这趟相聚太短,短到她还不知道要怎样做好女儿的身份,她的父亲便又要匆匆离去。
可偏偏她还因着身子不能跟在身侧,怎么想都只有不孝二字。
“茵茵。”
裴晏舟皱眉,只是刚一上前,就被眼前的姑娘侧身避开。
“我不想同你说话。”
宋锦茵带着哭腔开口,伸手抚过自己的小腹。
舍不得怪肚子里的孩子,也不愿怪自己,最终只得将这突来的委屈发到裴晏舟身上。
“好,茵茵莫恼。”
低柔的声音响起。
每次见她生气,裴晏舟最先开口的一定是这句莫恼。
可她究竟在恼什么,男人却不见得次次都知晓,只下意识地放下身段想顺着她,怕她真生了气。
若那些个京官瞧见他这副模样,定是满脸惊愕和诧异,可偏生裴晏舟浑然不觉哪里不对,对着面前的姑娘,满是用不完的耐性。
“我跟在后头送你回院,绝不扰你,可好?”
“不要你送。”
宋锦茵抬脚踏进宅子,想起他身上还厉害着的伤,又想起他一早撑着起来送爹爹,还让玄卫一路护送,她咬着下唇,心软了几分。
近来那些脾性总是来得突然,但好在散得也快。
她停下步子,回头看着不做声却一直跟在她身后的男人。
余光映出旁侧仓凛几人的身影,她软话一下又咽了回去,硬邦邦地开口,“昨儿夜里,你可是又很晚才睡?”
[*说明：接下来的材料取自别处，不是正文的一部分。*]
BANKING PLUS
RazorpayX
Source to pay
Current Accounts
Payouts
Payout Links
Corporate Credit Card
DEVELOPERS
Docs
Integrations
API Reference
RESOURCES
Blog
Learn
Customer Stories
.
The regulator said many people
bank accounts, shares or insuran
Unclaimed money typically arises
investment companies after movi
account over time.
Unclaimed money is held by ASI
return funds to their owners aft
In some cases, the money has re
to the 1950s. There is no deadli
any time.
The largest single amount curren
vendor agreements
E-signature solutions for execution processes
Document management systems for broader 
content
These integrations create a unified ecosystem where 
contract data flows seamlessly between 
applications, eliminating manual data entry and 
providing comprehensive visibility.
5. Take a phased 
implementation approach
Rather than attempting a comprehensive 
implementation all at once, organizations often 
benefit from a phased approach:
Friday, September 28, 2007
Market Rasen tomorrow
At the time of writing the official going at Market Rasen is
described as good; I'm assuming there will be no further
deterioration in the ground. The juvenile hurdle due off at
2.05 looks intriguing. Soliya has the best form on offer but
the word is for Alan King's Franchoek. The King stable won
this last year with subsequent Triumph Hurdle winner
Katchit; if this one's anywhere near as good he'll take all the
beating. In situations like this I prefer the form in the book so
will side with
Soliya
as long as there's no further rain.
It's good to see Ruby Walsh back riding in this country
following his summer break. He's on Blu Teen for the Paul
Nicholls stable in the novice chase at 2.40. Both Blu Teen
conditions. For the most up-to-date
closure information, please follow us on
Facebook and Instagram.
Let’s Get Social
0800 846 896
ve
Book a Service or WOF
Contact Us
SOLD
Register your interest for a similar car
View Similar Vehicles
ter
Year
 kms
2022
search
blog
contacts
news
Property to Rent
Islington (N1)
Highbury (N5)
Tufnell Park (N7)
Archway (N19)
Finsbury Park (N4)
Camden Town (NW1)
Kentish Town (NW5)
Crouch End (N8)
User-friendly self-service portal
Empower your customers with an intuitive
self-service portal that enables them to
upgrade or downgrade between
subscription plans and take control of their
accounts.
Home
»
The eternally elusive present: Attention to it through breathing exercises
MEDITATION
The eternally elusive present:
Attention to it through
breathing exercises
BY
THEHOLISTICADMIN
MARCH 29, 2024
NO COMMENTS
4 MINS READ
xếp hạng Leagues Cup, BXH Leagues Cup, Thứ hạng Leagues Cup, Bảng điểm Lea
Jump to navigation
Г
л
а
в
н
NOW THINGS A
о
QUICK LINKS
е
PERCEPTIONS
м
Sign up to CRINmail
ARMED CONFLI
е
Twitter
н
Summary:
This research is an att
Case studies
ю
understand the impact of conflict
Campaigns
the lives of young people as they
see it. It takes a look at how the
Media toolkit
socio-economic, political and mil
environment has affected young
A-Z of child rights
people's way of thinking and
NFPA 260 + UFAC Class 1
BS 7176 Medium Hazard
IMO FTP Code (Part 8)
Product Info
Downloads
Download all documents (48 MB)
宋锦茵记得睡前去瞧他时,正好碰见玄卫抱着不少信件和册子进屋,同她解释时也是支支吾吾说不明白,而她一心又在今日同爹爹的道别上,直到此刻才反应过来,那应当是公务。
“昨儿”
“你说过,往后无论大小事皆不瞒我,也不骗我。”
“昨日是晚了些,寅时才睡。”
宋锦茵眉心蹙了蹙,寅时,便是他根本没睡几个时辰。
“今儿不会了,手上事情吩咐下去不少,这两日能好好养一养。”
“真的?”
“自然不会骗茵茵,茵茵若是不放心,不如整日都在旁边陪着我?”
裴晏舟说罢便去牵她的手,只是宋锦茵到底不如他脸皮厚,在这么多人跟前,她始终不愿顺他的意。
雪玉跟在宋锦茵身后不远处,瞧见前头两人的亲近,赶忙撇开了头。
姐姐如今同世子和好后,每每碰到世子的事,脸皮都极薄,她若是不避着点,指不定姐姐这一日都会不好意思同她们说话。
思绪漂浮间,雪玉目光往旁处扫了一圈,正待低头看回脚跟前,却见在升起的日头下,远处草丛中似有什么晃了一下眼。
绿意之中是更深一些的颜色,上头偶有绣线在反着光。
不算太明显,只是从雪玉这个位置瞧过去,刚好能瞧见那东西的轮廓。
她看了看,只觉有些眼熟。
前头世子终是将人哄好,牵着人往前走,她步子放慢了些许,趁着姐姐和世子说话之际,她落后几步,伸头仔细瞧了瞧。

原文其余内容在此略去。